The search for federal IT jobs: Just a buyer's market?
Connecting state and local government leaders
The story of problems encountered by a would-be government IT worker generates a host of complaints about hiring practices in the federal workplace.
A recent column about the challenges of applying for government jobs touched a nerve with a lot of readers. Despite a perceived shortage of experienced IT professionals needed to replenish an aging federal workforce, dozens of apparently qualified people wrote to complain that the hiring system discourages talented applicants.
The writers describe a convoluted, arcane and inconsistent process that unfairly favors insiders and values buzzword compliance over competence.
“I have submitted applications for various agencies with no word back,” wrote one reader who described himself as an IT professional with more than 20 years' experience as a government contractor. “The hiring process is a murky process at best and differs from agency to agency. It is a nightmare to try to get a government job.”
According to the complaints, hiring officials do not acknowledge applications or update applicants of their status, and apparently qualified workers are eliminated arbitrarily from the running by preferences given to veterans and current government employees. Job requirements often are tailored to meet the qualifications of a preselected worker, they claim, and applications are evaluated by bureaucrats unqualified to assess the applicant’s competence.
“If the sections of the application are not filled in according to the gatekeeper’s checklist, your applications will never make it past the gate,” one wrote. “It is really important to fill in that application with the gatekeepers as your target audience.”
We should be careful not to read too much into these accounts. Although 36 responses in a week is a lot for one column, it represents a tiny sliver of the potential government workforce. It also is a self-selected group, and unhappy people tend to be more likely to share their complaints. We have not evaluated the qualifications of those who submitted comments; some might not be as qualified as they think.
Nevertheless, such a lopsided outpouring of frustration would seem to indicate there is something behind the complaints.

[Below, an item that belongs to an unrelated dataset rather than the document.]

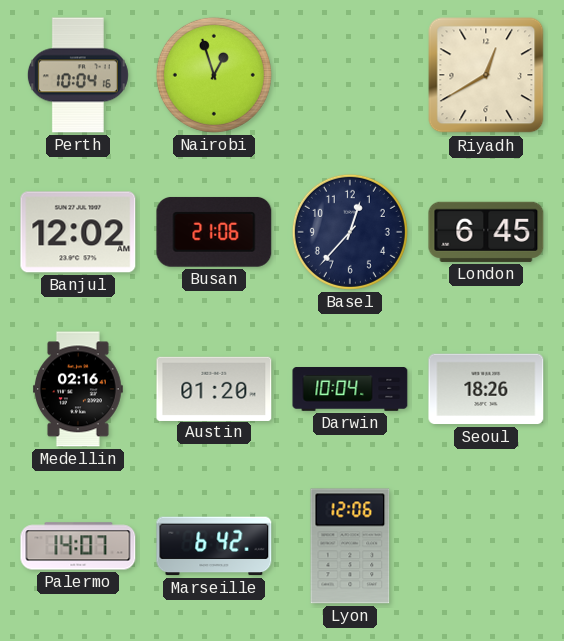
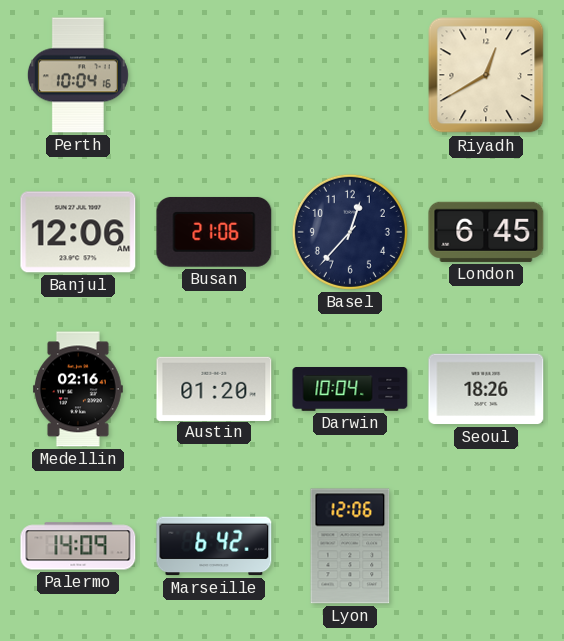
Nairobi: 12:57 -> none
Banjul: 12:02 -> 12:06
Palermo: 14:07 -> 14:09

“A lot of folks are just not suited for federal employment,” one person wrote. “If you can’t navigate the hiring process, you won’t be able to navigate the bureaucracy and have the patience needed over the long haul.”

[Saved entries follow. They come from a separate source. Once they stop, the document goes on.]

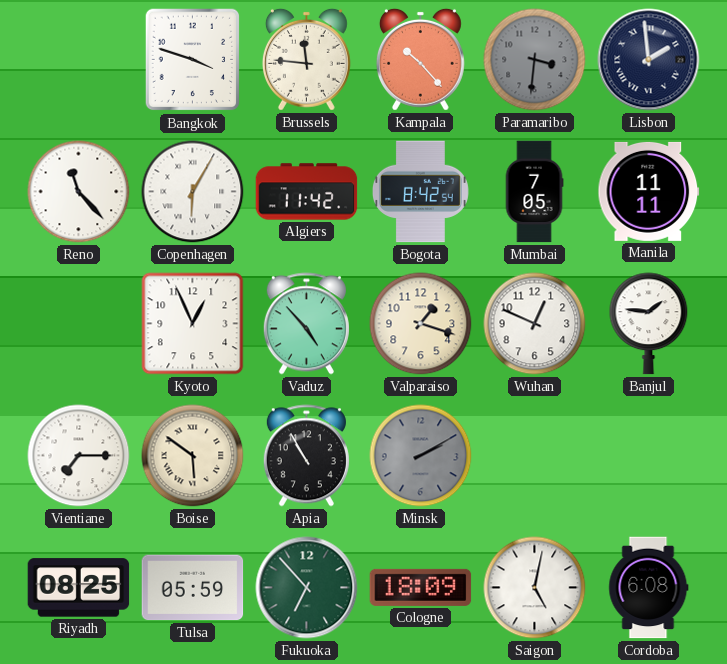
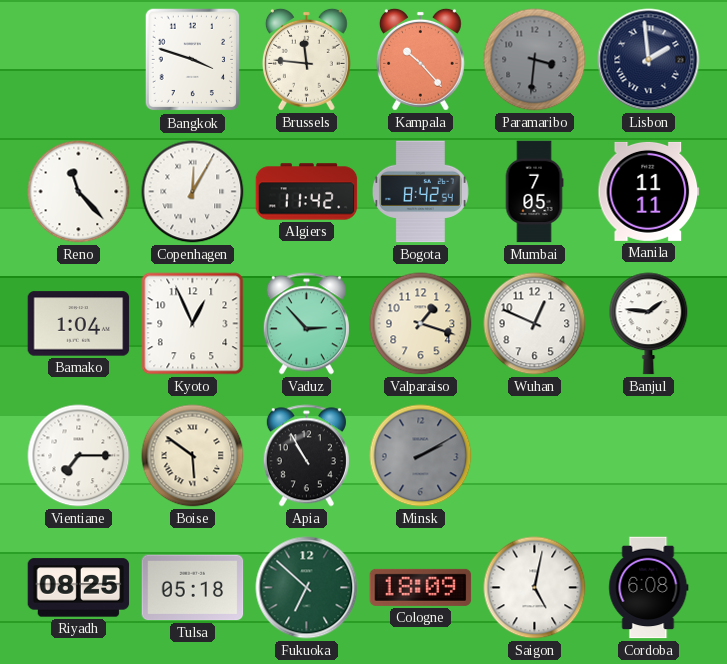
Copenhagen: 6:05 -> 12:05
Bamako: none -> 1:04
Vaduz: 4:53 -> 2:53
Tulsa: 05:59 -> 05:18
Fukuoka: 6:53 -> 6:52
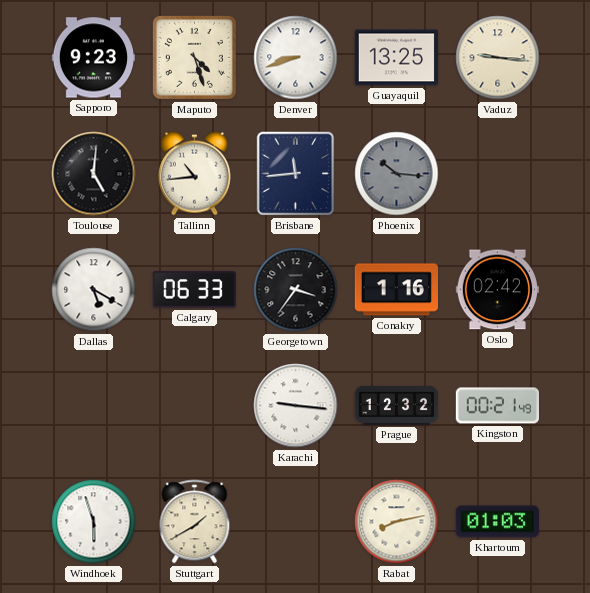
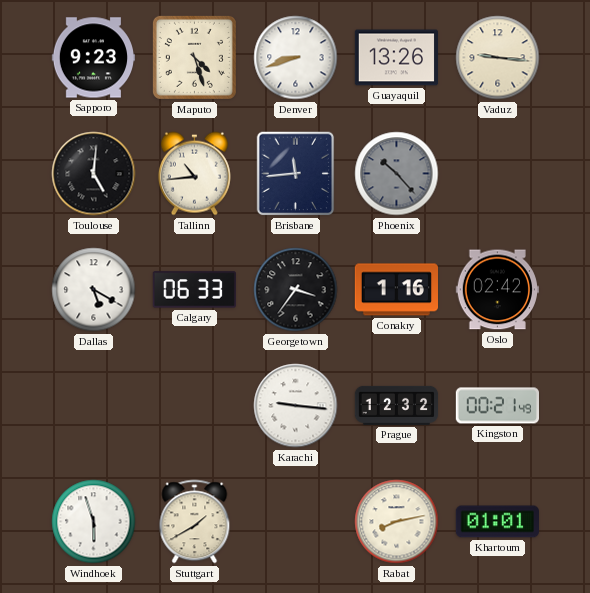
Guayaquil: 13:25 -> 13:26
Phoenix: 10:16 -> 10:23
Khartoum: 01:03 -> 01:01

That is a valid point. But considering GCN’s readership, those who wrote in with their experiences tended to be people already working in government or as government contractors. They already have navigated the hiring process or are at least familiar with the bureaucracy but still felt compelled to complain. A survey released recently by the Partnership for Public Service showed that agencies intend to hire more than 11,500 IT workers from fiscal 2010 to 2012. If current employees are being driven to give up job searches because of the roadblocks they encounter, where are all of these new hires going to come from?
On the other hand, maybe it's not as bad as we think.
“I don’t know where this supposed IT professionals shortage is,” one person wrote. “Whenever we announce for any GS-2210 vacancy, we get swamped with beaucoup well-qualified applicants. Our hiring managers can afford to be very picky, as this has long been an occupational buyers’ market. There seems to be a serious disconnect between perception and reality.”